Pêcheur tressant une nasse. Photographie docteur P. Schmidt |
Aussi savant que modeste, le Dr Schmidt était resté simple et c’était toujours un plaisir de l’écouter parler. Il avait le goût des mots justes pour décrire les gestes d’un pêcheur fabriquant une nasse, ou la beauté d’un vieux saule têtard près d’un ancien petit pont dans le Bruch de l’Andlau (voir Films en lien : Bruch de l'Andlau), ou encore le comportement d’un coucou dans un nid de rousserolles (voir Films en lien : Rousserolles au nid).
Petit pont dans le Bruch de l'Andlau. Photographie docteur P. Schmidt |
Coucou dans un nid de rousseroles.

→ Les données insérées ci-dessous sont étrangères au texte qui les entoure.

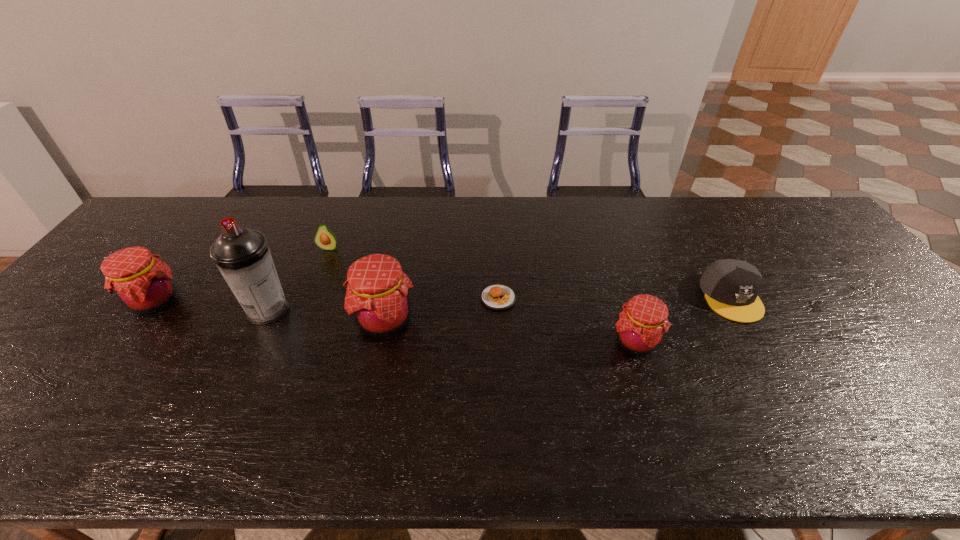 Where is `unoccupied area between the shortest jam and the fourth object from right to left`? Image resolution: width=960 pixels, height=540 pixels. unoccupied area between the shortest jam and the fourth object from right to left is located at coordinates (510, 331).

The image size is (960, 540). In order to click on vacant space that is in between the aerosol can and the third object from left to right in this screenshot , I will do `click(299, 279)`.

Image resolution: width=960 pixels, height=540 pixels. I want to click on the sixth closest object relative to the cap, so click(143, 284).

Identify the location of the fourth closest object to the fifth object from right to left. (498, 297).

Identify the location of jam that is the second closest to the farthest object. This screenshot has height=540, width=960. click(x=143, y=284).

Identify the location of jam object that ranks as the second closest to the food. (643, 321).

Where is `vacant area that satisfies the following two spatial constraints: 1. on the back side of the second jam from left to right; 2. on the left side of the shortest object`? Image resolution: width=960 pixels, height=540 pixels. vacant area that satisfies the following two spatial constraints: 1. on the back side of the second jam from left to right; 2. on the left side of the shortest object is located at coordinates (389, 298).

Image resolution: width=960 pixels, height=540 pixels. I want to click on free space that satisfies the following two spatial constraints: 1. on the front side of the second jam from right to left; 2. on the left side of the leftmost object, so click(x=139, y=321).

The height and width of the screenshot is (540, 960). I want to click on vacant point that satisfies the following two spatial constraints: 1. on the cut side of the third object from left to right; 2. on the left side of the food, so (309, 298). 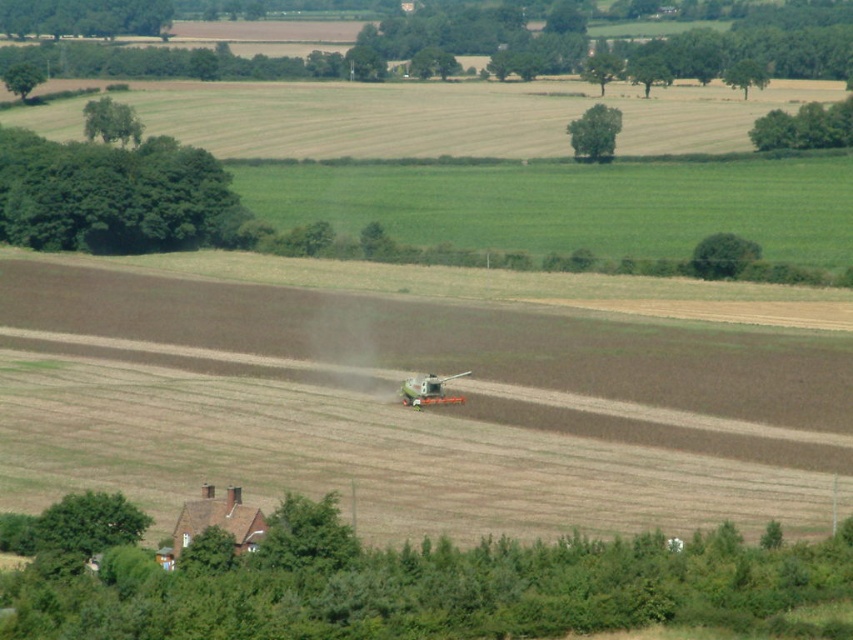 Does brown soil at center have a lesser width compared to metallic orange agricultural equipment at center?

No, brown soil at center is not thinner than metallic orange agricultural equipment at center.

Which is behind, point (224, 298) or point (425, 396)?

Point (224, 298)

Does point (16, 436) come closer to viewer compared to point (432, 372)?

Yes, it is in front of point (432, 372).

The width and height of the screenshot is (853, 640). In order to click on brown soil at center in this screenshot , I will do tap(410, 410).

Photographie docteur P. Schmidt |
Son goût pour les bêtes libres et leurs milieux de vie lui a certes procuré beaucoup de grandes joies qu’il nous fera partager notamment à travers ses films et ses photos, mais derrière elles apparaissaient déjà de profonds chagrins... En effet, face aux destructions de plus en plus importantes des forêts du Rhin et des Rieds, le Dr Schmidt pouvait donner libre cours à des saintes colères, mais aussi laisser couler des larmes et à répéter vers la fin de sa vie son fameux « Tout est foutu ! ».

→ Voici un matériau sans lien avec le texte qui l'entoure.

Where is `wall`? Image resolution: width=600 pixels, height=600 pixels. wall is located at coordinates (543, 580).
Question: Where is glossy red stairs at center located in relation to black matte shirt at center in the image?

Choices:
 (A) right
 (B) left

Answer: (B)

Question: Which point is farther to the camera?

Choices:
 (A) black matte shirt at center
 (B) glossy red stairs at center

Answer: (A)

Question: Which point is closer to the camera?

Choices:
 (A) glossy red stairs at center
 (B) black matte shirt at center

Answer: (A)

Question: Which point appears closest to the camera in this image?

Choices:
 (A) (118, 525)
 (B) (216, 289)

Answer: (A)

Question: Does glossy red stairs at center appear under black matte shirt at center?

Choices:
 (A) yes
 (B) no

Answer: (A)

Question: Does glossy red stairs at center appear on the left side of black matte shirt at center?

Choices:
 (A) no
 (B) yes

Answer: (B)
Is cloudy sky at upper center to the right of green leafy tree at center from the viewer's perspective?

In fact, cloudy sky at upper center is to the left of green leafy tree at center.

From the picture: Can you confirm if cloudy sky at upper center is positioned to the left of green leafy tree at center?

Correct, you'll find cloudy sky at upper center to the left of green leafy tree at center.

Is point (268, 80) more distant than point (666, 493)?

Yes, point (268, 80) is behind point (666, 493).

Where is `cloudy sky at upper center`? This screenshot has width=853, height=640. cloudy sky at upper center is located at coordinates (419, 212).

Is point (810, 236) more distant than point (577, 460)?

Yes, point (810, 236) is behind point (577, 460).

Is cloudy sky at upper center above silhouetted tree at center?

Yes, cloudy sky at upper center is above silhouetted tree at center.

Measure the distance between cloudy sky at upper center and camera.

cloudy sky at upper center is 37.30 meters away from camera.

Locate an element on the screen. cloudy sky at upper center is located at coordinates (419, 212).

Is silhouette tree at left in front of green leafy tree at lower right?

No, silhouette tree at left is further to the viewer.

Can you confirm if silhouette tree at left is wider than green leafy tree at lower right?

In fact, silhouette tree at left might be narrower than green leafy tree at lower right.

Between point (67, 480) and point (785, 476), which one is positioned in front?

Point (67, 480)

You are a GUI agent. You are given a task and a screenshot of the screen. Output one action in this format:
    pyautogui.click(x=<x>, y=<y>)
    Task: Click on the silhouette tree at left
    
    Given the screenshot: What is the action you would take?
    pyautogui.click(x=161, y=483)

Si le Dr Schmidt a été heureux de savoir que les dernières forêts du Rhin avaient été sauvées in extremis, de voir le Sauerbrunnen dans le Ried d’Erstein et la Belle Source dans le Ried d’Herbsheim protégés et de pouvoir encore admirer les dernières prairies à iris de Sibérie et à glaïeuls palustres et genêts des teinturiers préser-vées (voir Films en lien : Belles images du Ried, Nature II), que dirait-il aujourd’hui des Rieds qui ont perdu les deux tiers de leurs surface et avec elles tout un cortège de plantes et d’animaux, comme le courlis cendré dont il n’existe plus que 14 couples en Alsace alors que l’on en comptait près de 250 dans les années 70.
Iris de Sibérie. Photographie docteur P. Schmidt |
Courlis cendré. Photographie docteur P. Schmidt |
Pourtant, la préservation de nos derniers Rieds est attendue par nombre de nos concitoyens et en particulier par les générations futures, car ils savent que les Rieds et le Bruch assurent des fonctions très importantes en protégeant à la fois nos ressources en eau, notre patrimoine naturel et notre paysage.
Pour cela il faudra permettre au monde rural de bâtir une agriculture à la fois viable et respectueuse des équilibres naturels et de mettre en place des mesures de conservation en partenariat avec les collectivités locales, l’Etat, le monde agricole et les associations de protection de la nature.
Au travers de sa vie le Dr Schmidt a toujours développé la pédagogie et le respect du vivant en restant fidèle à ces mots d’ordre : voir, comprendre, s’émerveiller, aimer, transmettre et protéger. Par ses actions en faveur de la nature et des hommes qui y vivent, le Dr Schmidt est l’un des artisans de cette forme d’humanisme que professait déjà le Dr Albert Schweitzer, et qui place l’homme devant ses responsabilités, non seulement envers lui-même mais aussi envers toutes les autres formes de vie.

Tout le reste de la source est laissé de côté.